From the line containing "Diseño y últimas" down to the last line of the material, return those lines verbatim and only those.

• _DATA UNDER STUDY_:

------

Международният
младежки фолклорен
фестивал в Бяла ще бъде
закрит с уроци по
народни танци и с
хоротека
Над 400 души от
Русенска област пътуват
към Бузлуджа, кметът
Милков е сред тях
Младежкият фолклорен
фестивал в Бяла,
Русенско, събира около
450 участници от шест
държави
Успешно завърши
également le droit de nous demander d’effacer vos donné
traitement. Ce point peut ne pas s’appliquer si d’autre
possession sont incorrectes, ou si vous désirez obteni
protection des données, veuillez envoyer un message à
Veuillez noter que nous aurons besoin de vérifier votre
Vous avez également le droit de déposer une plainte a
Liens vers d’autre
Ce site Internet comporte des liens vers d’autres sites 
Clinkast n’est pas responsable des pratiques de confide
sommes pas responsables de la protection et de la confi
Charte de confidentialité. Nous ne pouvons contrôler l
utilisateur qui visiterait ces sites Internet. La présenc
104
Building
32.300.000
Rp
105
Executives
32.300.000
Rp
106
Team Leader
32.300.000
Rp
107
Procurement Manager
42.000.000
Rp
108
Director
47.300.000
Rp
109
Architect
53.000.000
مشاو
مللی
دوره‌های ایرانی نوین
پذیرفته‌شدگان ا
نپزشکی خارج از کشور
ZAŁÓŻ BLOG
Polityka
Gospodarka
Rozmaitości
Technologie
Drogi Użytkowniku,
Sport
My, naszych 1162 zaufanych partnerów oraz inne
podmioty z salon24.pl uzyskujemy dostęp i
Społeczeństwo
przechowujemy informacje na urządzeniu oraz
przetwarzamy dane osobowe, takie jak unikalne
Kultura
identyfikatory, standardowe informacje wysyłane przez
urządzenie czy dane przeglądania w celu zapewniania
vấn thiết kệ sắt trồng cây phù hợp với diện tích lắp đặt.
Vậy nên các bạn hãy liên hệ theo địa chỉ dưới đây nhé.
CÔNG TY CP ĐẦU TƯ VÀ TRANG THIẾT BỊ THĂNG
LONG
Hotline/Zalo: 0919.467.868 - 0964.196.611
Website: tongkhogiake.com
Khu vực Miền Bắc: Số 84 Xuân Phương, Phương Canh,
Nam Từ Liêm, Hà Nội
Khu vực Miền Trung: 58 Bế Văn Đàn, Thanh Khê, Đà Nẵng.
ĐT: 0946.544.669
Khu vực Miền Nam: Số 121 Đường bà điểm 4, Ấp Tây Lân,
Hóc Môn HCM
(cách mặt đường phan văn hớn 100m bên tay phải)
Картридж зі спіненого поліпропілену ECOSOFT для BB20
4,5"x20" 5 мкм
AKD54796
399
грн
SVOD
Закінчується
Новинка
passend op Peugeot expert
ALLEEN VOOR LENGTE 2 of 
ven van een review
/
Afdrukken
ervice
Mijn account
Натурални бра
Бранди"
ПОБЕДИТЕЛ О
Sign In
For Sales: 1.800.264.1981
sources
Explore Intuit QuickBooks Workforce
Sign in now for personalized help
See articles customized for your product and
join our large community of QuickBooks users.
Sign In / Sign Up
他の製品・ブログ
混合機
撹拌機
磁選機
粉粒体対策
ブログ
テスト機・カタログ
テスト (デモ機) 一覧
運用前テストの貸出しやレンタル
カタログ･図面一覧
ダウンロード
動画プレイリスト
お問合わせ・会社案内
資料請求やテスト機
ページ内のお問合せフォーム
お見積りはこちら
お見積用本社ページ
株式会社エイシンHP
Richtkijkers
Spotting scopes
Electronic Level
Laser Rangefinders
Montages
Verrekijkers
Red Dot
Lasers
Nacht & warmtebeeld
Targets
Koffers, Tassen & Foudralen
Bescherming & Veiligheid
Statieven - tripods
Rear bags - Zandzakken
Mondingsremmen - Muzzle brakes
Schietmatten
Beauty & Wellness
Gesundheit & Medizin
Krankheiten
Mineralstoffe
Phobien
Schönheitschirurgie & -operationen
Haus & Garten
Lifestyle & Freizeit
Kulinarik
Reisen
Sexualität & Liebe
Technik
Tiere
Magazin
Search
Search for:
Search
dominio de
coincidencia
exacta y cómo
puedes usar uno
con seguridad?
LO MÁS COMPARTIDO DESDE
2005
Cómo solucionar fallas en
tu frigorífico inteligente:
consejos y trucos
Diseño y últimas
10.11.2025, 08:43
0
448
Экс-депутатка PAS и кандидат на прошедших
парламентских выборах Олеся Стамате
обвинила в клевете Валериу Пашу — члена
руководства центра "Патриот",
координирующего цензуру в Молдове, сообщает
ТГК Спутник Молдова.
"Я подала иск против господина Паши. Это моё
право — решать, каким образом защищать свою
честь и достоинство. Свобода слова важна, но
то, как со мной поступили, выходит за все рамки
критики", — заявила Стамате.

------

• _WRITTEN SOLUTION_:
Diseño y últimas
10.11.2025, 08:43
0
448
Экс-депутатка PAS и кандидат на прошедших
парламентских выборах Олеся Стамате
обвинила в клевете Валериу Пашу — члена
руководства центра "Патриот",
координирующего цензуру в Молдове, сообщает
ТГК Спутник Молдова.
"Я подала иск против господина Паши. Это моё
право — решать, каким образом защищать свою
честь и достоинство. Свобода слова важна, но
то, как со мной поступили, выходит за все рамки
критики", — заявила Стамате.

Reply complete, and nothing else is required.